To honor the legacy of Dr. Martin Luther King, Jr., the UM Division of Diversity and Community Engagement hosted its annual MLK Day of Service on Monday. All events were centered around one theme: “A Vision of Love and Service.”
The celebration began on Saturday with a community reading of “Letter from Birmingham Jail” at Off Square Books, then continued on Monday with a community breakfast and march at Second Missionary Baptist Church. The office also hosted a variety of community service projects and showed three films focusing on the Civil Rights movement at the Powerhouse.
Matt Wymer, associate director of the Oxford Film Festival, said the importance of having the day of service and showing the films is to honor King’s goals of uniting the community.
“We are all about community, and community is made up of everybody,” Wymer said. “That’s what Dr. King knew, and that’s what he worked to do, to help incorporate both sides of the tracks, all of the people that live in an area to be a part of the same thing. At Oxford Film Fest, that’s our goal, to unite the community.”
The Oxford Film Festival featured three films, two from the Southern Foodways Alliance “Counter Histories” series and a third from the UM Theatre Dept.
The SFA “Counter Histories” series profiled the lunch counter sit-ins of the 1960s. Both films focus on the role of civil disobedience in combating racism in Nashville, Tenn., and Jackson, Miss.

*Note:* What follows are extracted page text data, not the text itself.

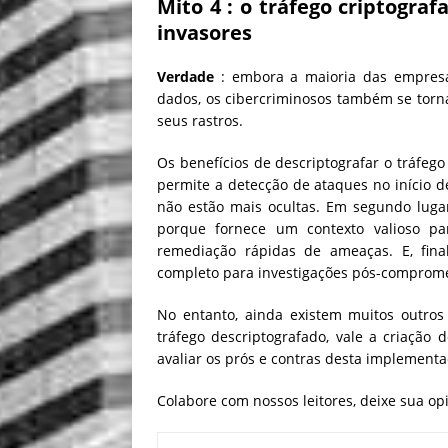
Mito 4
: o tráfego criptogra
invasores
Verdade
: embora a maioria das empresas
dados, os cibercriminosos também se tor
seus rastros.
Os benefícios de descriptografar o tráfego
permite a detecção de ataques no início
não estão mais ocultas. Em segundo luga
porque fornece um contexto valioso par
remediação rápidas de ameaças. E, final
completo para investigações pós-comprom
No entanto, ainda existem muitos outros
tráfego descriptografado, vale a criaçã
avaliar os prós e contras desta implementa
Colabore com nossos leitores, deixe sua o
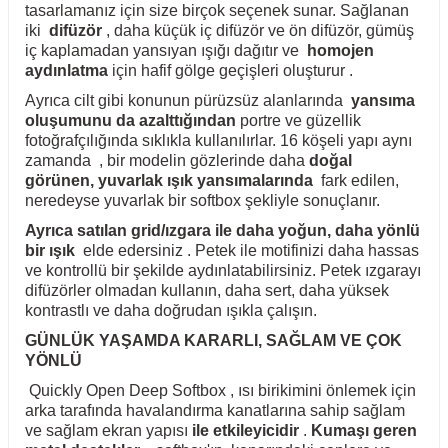
tasarlamanız için size birçok seçenek sunar. Sağlanan
iki
difüzör
, daha küçük iç difüzör ve ön difüzör, gümüş
iç kaplamadan yansıyan ışığı dağıtır ve
homojen
aydınlatma
için hafif gölge geçişleri oluşturur .
Ayrıca cilt gibi konunun pürüzsüz alanlarında
yansıma
oluşumunu da azalttığından
portre ve güzellik
fotoğrafçılığında sıklıkla kullanılırlar. 16 köşeli yapı aynı
zamanda , bir modelin gözlerinde daha
doğal
görünen, yuvarlak ışık yansımalarında
fark edilen,
neredeyse yuvarlak bir softbox şekliyle sonuçlanır.
Ayrıca satılan grid/ızgara ile
daha yoğun, daha yönlü
bir ışık
elde edersiniz . Petek ile motifinizi daha hassas
ve kontrollü bir şekilde aydınlatabilirsiniz. Petek ızgarayı
difüzörler olmadan kullanın, daha sert, daha yüksek
kontrastlı ve daha doğrudan ışıkla çalışın.
GÜNLÜK YAŞAMDA KARARLI, SAĞLAM VE ÇOK
YÖNLÜ
Quickly Open Deep Softbox , ısı birikimini önlemek için
arka tarafında havalandırma kanatlarına sahip sağlam
ve sağlam ekran yapısı
ile
etkileyicidir
.
Kumaşı geren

The third film, “Moving Spirits: History of the Enslaved & Civil Rights: Through Movement, Dance & Song,” was produced by Jennifer Mizenko and Rhondalyn Peairs of the UM Theatre Dept. It tells the story of the enslaved persons who constructed buildings on the UM campus by using interpretive dance methods.
Sarah Hennigan, assistant professor of film production at the university, edited “Moving Spirits.” She said the film is powerful because it allows those involved to use their dancing to tell a vital story in their own way.
“We can’t even begin to approach finding a better place if we can’t recognize the history behind us. This film not only helps to tell a story that needs to be told, but it helps to let people tell it themselves,” Hennigan said.
The film showing was one of several events where community members volunteered to honor King Jr. Participants contributed to service projects across the Oxford and Lafayette County area.
Brenda Slayden, a volunteer on behalf of Oxford Retired and Senior Volunteer Program, helped serve popcorn at the film showing. She said that it was important to her to take Dr. King’s contributions to society and pay them forward.
“What a wonderful day to volunteer,” she said. “Today is especially important, because of Martin Luther King and the service that he gave, so it’s a privilege to give up our time and to be a part of this. It gives you pause.”